Laurie Strode hat die Ereignisse, in welcher sie an Halloween von Michael Myers angegriffen wurde, nicht verarbeitet und ist ein seelisches Wrack (geht zur Therapie, schluckt Tabletten). Sie wohnt bei ihrer Kollegin Annie und dessen Vater und Sheriff Lee Brackett. Bald ist wieder Halloween, die Alpträume nehmen zu, zudem wurde Myers Leiche nie gefunden. Dr. Samuel Loomis rührt die Werbetrommel und Myers taucht bald in der Umgebung auf. Das Morden geht weiter.
Nachdem ich von Zombies erstem Remake durchaus angenehm überrascht wurde, machte der Herr mit dem netten Nachnamen diesen guten Eindruck zwei Jahre später erfolgreich zunichte. H2 bringt dabei eine ganze Reihe an Klopsen, die zumindest bei mir die Illinoiser Roadkills wieder hochkommen ließen.

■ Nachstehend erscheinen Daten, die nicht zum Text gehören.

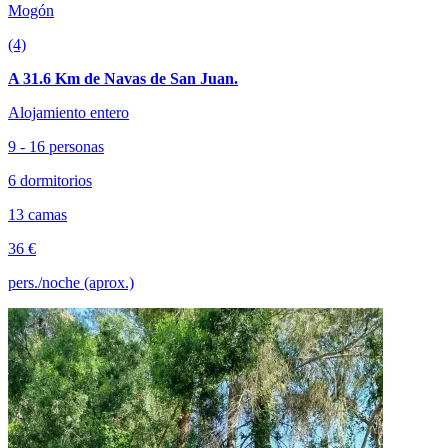
Mogón
(4)
A 31.6 Km de Navas de San Juan.
Alojamiento entero
9 - 16 personas
6 dormitorios
13 camas
36 €
pers./noche (aprox.)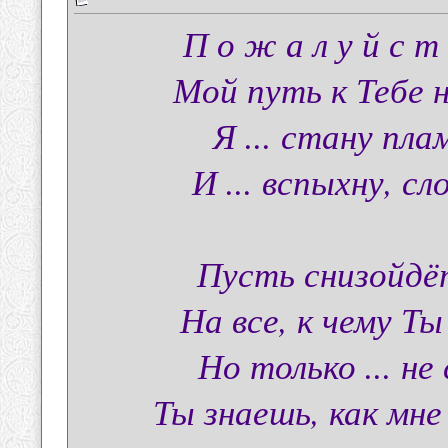
П о ж а л у й с т 
Мой путь к Тебе н
Я ... стану плам
И ... вспыхну, сл
Пусть снизойдёт
На все, к чему Ты
Но только ... не
Ты знаешь, как мне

Das fängt schon bei Michael selbst an, der den Headshot aus nächster Nähe natürlich überlebt (und trotzdem die Maske nicht das kleinste Löchlein aufweist), seiner neuen Leidenschaft des Teilzeit-Kannibalismus (sieht in einer Szene zumindest so aus, leider mies ausgeleuchtet) und auch die gelegentlichen Ausflügen in Mystische wenn er von Mama visioniert (und Zombies Ehefrau einen Gagenscheck beschert.
Auch der Kniff der scheinbar nahtlosen Fortsetzung des ersten teils und der detailliert Handlungskopie mit der verletzten Laurie im Krankenhaus, erweist sich als ältester Kniff fauler Autoren. Denn plötzlich wacht Laurie und, haha, alles nur geträumt, danke schön für diese Veralberung des Zuschauers. Und ab dort drehen die Macher sowieso ihre eigene Geschichte, ohne aber dem Monster neue Akzente zu setzen. Auch fehlt wie üblich eine schlüssige Erklärung für die scheinbare Unverwundbarkeit des Hünen.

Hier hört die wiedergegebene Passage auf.